In PK terms, this asks whether subjects with higher apparent initial concentrations also tend to eliminate drug differently.

This is mainly a modeling choice about structure, not about whether variability exists at all.

In nlme, the default random-effects covariance structure is pdSymm, which allows a full variance-covariance matrix.
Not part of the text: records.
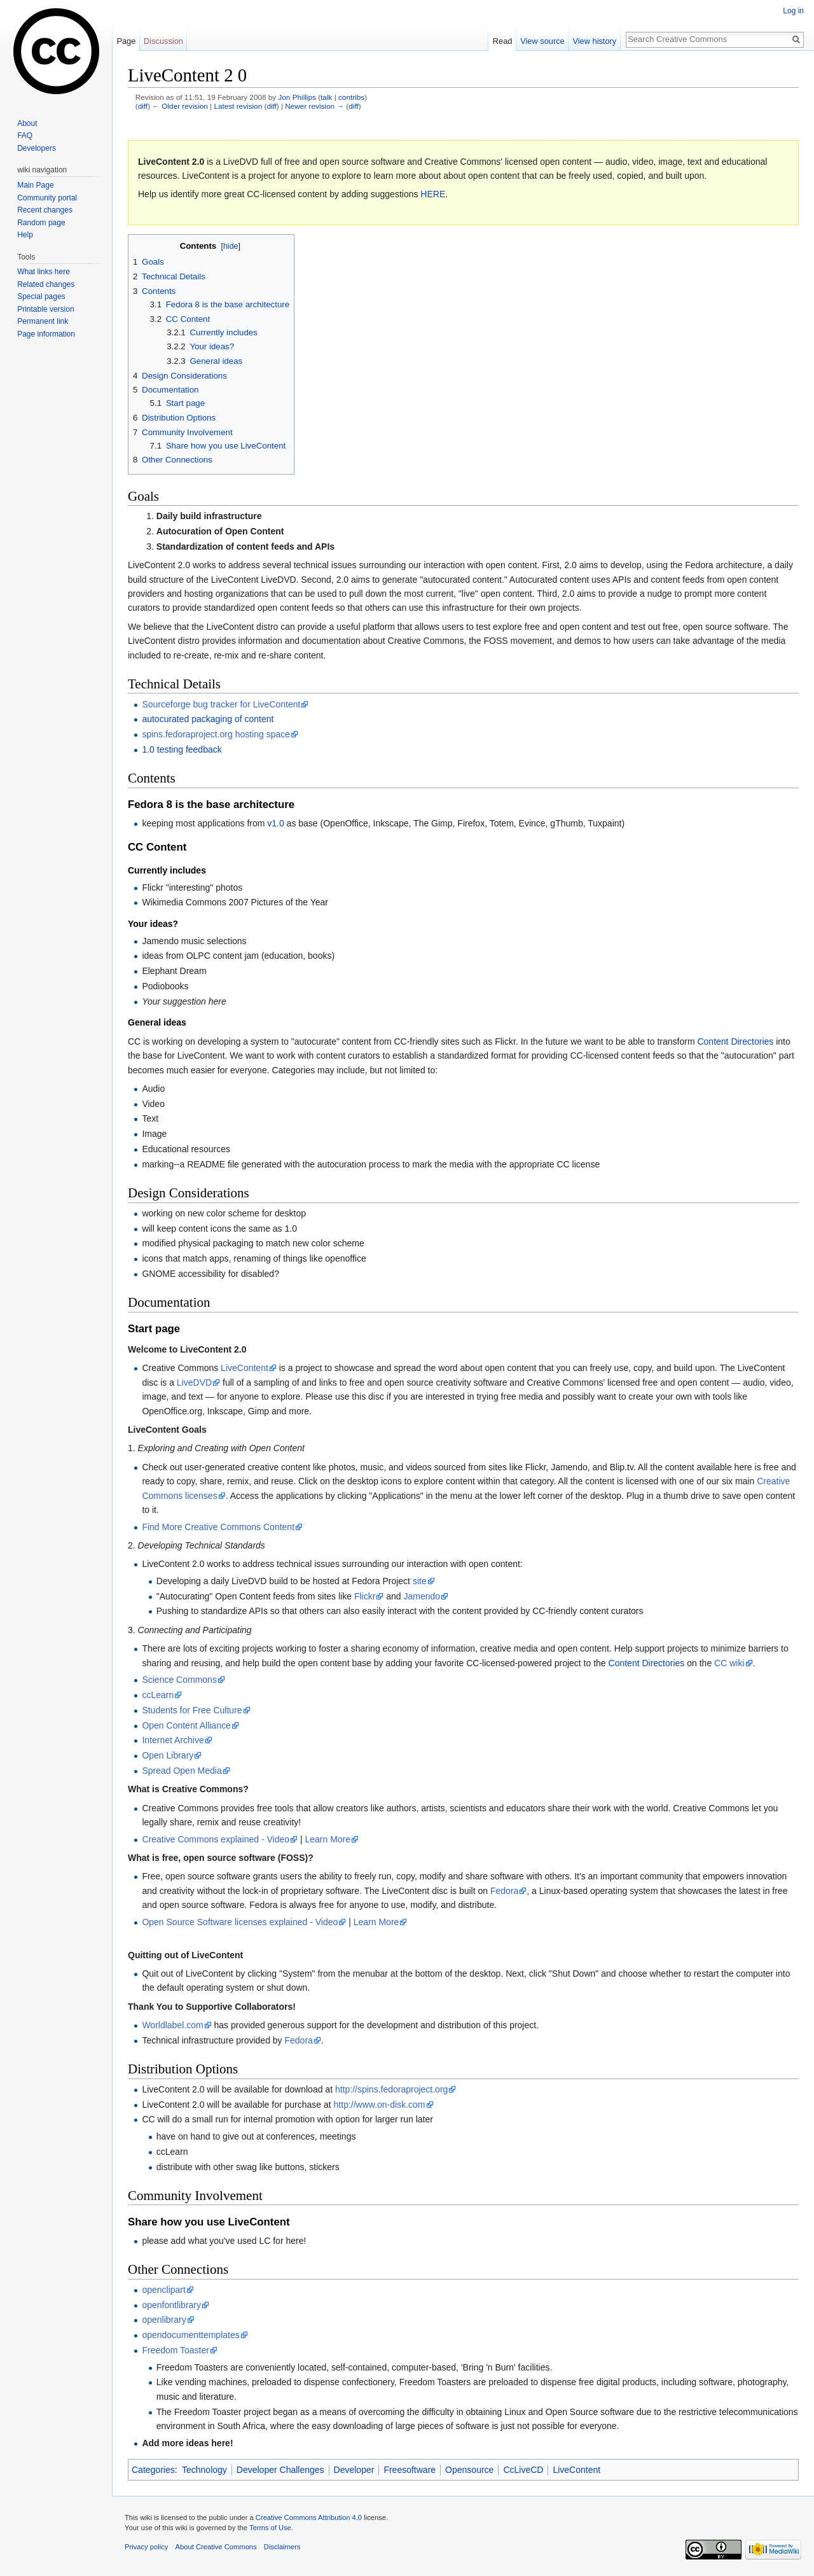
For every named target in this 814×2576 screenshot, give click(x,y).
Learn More (327, 1839)
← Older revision (180, 106)
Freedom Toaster (175, 2350)
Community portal (47, 197)
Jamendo (421, 1596)
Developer (354, 2470)
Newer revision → (314, 106)
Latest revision (238, 106)
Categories (153, 2470)
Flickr (364, 1596)
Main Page (35, 185)
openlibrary (164, 2320)
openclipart (164, 2290)
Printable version (45, 309)
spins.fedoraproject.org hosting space (216, 734)
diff (143, 106)
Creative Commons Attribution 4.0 (309, 2517)
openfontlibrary (171, 2305)
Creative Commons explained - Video (215, 1839)
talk (326, 97)
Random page (41, 222)
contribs (351, 97)
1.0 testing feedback (181, 749)
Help (25, 234)
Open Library (167, 1755)
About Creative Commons (216, 2547)
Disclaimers (282, 2547)
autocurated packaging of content (207, 719)
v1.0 (275, 823)
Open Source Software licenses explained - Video (240, 1922)
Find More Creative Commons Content (218, 1527)
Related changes (45, 284)
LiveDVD (194, 1382)
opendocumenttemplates (190, 2335)
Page (125, 41)
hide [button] (230, 246)
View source (542, 41)
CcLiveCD (523, 2470)
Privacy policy (146, 2547)
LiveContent (244, 1368)
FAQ (24, 135)
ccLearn (158, 1695)
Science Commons (179, 1679)
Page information (46, 334)
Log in (793, 10)
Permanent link (42, 321)
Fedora (504, 1891)
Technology (204, 2470)
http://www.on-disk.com (379, 2104)
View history (594, 41)
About (27, 123)
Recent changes (44, 209)
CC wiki (729, 1663)
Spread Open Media (181, 1770)
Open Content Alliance (186, 1725)
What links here (43, 271)
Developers (36, 148)
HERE (432, 194)
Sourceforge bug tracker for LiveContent (221, 704)
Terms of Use (270, 2527)
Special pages (41, 296)
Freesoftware (409, 2470)
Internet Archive (173, 1740)
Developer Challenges (280, 2470)
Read (503, 41)
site (420, 1581)
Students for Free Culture (192, 1710)
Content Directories (735, 1041)
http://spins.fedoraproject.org (391, 2089)
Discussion (163, 41)
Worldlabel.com (172, 2025)
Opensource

If we want independent random effects, we can instead specify pdDiag in the next lesson when we fit models formally.


Biological Interpretation

In PK terms:

  • Random intercept → variability in apparent initial concentration
  • Random slope → variability in elimination rate constant (ke)
  • Residual error → measurement noise or model misspecification

Variability is not noise — it is biological heterogeneity.


Why Independence Fails

Repeated measures per subject create correlated errors.

If ignored:

  • Standard errors are underestimated
  • Confidence intervals are too narrow
  • Inference becomes unreliable

This is why mixed-effects models are necessary.


Strategies

  • Visualize subject-level trajectories.
  • Compare pooled vs subject-specific fits conceptually.
  • Think in layers: population → subject → observation.
  • Translate variability into biological language (e.g., elimination rate differences).

Common Mistakes

  • Treating repeated observations as independent
  • Assuming variability is just random noise
  • Thinking pooled models represent all subjects well
  • Fitting each subject separately without considering shared structure
  • Confusing residual error with between-subject variability
  • Assuming random effects are measurement error
  • Ignoring differences in subject-level slopes
  • Forgetting that hierarchy exists even before formal mixed-effects modeling

Practice Problems

  1. In one sentence, explain why pooled modeling underestimates uncertainty.
  2. Explain why fitting each subject separately wastes information.
  3. What PK parameter corresponds to a random slope in this context?
  4. Why is hierarchy the correct data-generating assumption?

Problem 1
Because repeated observations within subjects are correlated but treated as independent.

Problem 2
Because each subject’s data are limited, leading to unstable parameter estimates.

Problem 3
The elimination rate constant (ke).

Problem 4
Because PK data arise from population-level biology with subject-level variation and measurement noise.


Summary

  • PK data are hierarchical by nature.
  • Pooled models ignore variability.
  • Separate models ignore shared structure.
  • Mixed-effects models combine both ideas.
  • This prepares us to fit mixed-effects models formally in the next lesson.

  • Always visualize variability first.
  • Variability reflects biological differences.
  • Random slopes often correspond to elimination differences.
  • Mixed-effects modeling is population thinking with structure.